Die Vergütung ergibt sich aus dem Angebot bzw. der Auftragsbestätigung. Sofern nicht abweichend vereinbart:
Alle Preise verstehen sich zzgl. gesetzlicher Umsatzsteuer. Rechnungen sind innerhalb von 14 Tagen ohne Abzug fällig.
Der Auftraggeber prüft die Leistung unverzüglich, spätestens innerhalb von 10 Werktagen, und erklärt Abnahme oder teilt Mängel in Textform mit. Erfolgt innerhalb der Frist keine Abnahmeerklärung und keine begründete Mängelrüge, gilt die Leistung als abgenommen.

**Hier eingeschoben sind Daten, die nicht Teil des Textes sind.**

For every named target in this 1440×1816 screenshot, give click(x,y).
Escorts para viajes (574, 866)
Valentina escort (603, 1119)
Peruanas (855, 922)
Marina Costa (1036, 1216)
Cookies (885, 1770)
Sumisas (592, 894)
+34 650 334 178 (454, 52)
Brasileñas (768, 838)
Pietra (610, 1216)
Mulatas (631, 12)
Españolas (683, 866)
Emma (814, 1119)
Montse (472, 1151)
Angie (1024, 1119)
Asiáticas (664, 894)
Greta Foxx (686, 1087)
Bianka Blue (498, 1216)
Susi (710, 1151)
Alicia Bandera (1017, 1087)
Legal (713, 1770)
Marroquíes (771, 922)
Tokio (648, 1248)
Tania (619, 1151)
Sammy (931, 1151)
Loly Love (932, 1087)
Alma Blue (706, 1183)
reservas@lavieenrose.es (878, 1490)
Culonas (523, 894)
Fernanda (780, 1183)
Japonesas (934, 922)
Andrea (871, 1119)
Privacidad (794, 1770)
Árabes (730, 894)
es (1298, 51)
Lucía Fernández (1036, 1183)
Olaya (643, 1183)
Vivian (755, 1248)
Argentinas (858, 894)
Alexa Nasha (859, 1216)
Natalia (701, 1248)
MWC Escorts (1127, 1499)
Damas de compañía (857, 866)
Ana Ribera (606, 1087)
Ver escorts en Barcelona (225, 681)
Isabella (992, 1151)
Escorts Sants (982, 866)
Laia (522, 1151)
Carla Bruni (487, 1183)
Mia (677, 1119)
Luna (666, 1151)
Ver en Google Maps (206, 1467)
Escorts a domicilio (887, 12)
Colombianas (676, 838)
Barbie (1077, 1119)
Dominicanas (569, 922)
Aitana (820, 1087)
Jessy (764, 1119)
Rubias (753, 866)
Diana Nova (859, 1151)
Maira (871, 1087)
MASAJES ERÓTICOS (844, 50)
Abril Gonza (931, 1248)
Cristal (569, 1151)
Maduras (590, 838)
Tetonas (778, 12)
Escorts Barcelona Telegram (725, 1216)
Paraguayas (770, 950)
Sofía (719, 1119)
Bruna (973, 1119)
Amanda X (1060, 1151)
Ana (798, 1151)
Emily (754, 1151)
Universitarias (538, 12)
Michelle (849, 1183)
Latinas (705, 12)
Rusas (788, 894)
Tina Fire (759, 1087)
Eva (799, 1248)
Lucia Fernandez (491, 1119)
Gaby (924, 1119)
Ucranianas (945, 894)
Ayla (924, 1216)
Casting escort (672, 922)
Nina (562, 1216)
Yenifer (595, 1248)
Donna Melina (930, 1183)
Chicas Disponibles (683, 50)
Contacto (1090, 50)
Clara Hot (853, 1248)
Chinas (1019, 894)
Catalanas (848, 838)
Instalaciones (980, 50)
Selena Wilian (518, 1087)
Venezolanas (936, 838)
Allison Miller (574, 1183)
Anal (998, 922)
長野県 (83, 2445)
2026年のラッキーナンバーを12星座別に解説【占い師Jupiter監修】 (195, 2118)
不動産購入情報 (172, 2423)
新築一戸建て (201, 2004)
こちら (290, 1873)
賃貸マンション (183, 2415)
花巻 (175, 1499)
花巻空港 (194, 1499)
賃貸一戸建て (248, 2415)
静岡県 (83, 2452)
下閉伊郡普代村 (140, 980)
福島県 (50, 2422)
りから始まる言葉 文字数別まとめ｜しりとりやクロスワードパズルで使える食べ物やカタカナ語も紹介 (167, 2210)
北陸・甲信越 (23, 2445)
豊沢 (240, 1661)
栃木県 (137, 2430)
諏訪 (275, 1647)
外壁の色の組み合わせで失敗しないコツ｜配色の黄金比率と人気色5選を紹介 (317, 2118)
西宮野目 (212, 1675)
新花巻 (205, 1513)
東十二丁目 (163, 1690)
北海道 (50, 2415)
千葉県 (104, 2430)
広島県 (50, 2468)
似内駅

Bei Retainer‑Leistungen ergeben sich Umfang, Priorisierung, Reaktionszeiten und Inhalte aus dem Angebot. Nicht genutzte Stunden verfallen, sofern nicht ausdrücklich eine Übertragbarkeit vereinbart ist.
Umfang ergibt sich aus dem Angebot. Ein Anspruch auf Herausgabe von Rohmaterial besteht nur, wenn dies ausdrücklich vereinbart ist. Enthaltene Korrekturschleifen ergeben sich aus dem Angebot – fehlt eine Regelung, ist eine (1) Korrekturschleife inkludiert.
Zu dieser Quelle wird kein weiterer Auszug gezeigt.